» **YOUR GOAL**
What is the number of lines in these records that hold the word "CLIP耳夹式耳机"? Reply with that number alone.

***** GIVEN INFORMATION *****

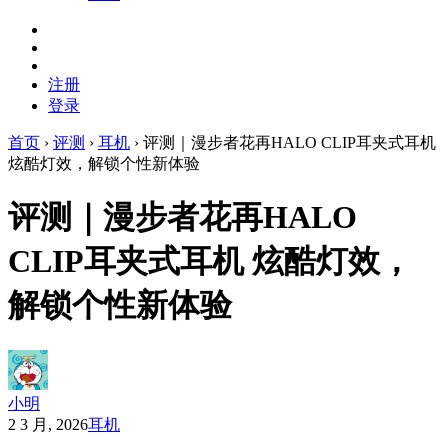
注册
登录
首页
›
评测
›
耳机
›
评测｜漫步者花再HALO CLIP耳夹式耳机
炫酷灯效，解锁个性新体验
评测｜漫步者花再HALO
CLIP耳夹式耳机 炫酷灯效，
解锁个性新体验
小明
2 3 月, 2026
耳机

*****

» **TASK ANSWER**
2